Dans un communiqué, le département d'Etat américain a "félicité les autorités togolaises pour leurs derniers efforts en vue de mettre un terme au trafic illégal d'ivoire en Afrique de l'Ouest en arrêtant un célèbre trafiquant".

La porte-parole du ministère, Jennifer Psaki, a "exhorté les autorités togolaises à conduire une enquête complète et à poursuivre ceux qui se livrent au trafic d'ivoire". Elle a rappelé que la lutte contre ce genre de trafics était une "priorité des Etats-Unis" et que le président Barack Obama avait signé un décret en la matière le 1er juillet lors de sa visite en Afrique.  Selon la police togolaise, quelque 116 cornes d'ivoire ont été saisies en 2011.

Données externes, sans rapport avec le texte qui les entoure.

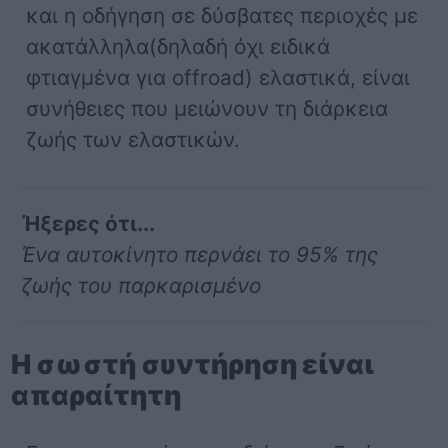
και η οδήγηση σε δύσβατες περιοχές με
ακατάλληλα(δηλαδή όχι ειδικά
φτιαγμένα για offroad) ελαστικά, είναι
συνήθειες που μειώνουν τη διάρκεια
ζωής των ελαστικών.
Ήξερες ότι...
Ένα αυτοκίνητο περνάει το 95% της
ζωής του παρκαρισμένο
Η σωστή συντήρηση είναι
απαραίτητη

Le commerce international de l'ivoire a été interdit en 1989 par la Convention sur le commerce international des espèces menacées d'extinction (CITES). Mais le trafic a pris de l'ampleur ces dernières années en raison d'une forte demande au Moyen-Orient et en Asie où les défenses d'éléphants sont utilisées dans la fabrication d'objets décoratifs et en médecine traditionnelle. Plus de 25.000 éléphants d'Afrique ont été victimes de braconnages en 2012, selon les estimations de la CITES.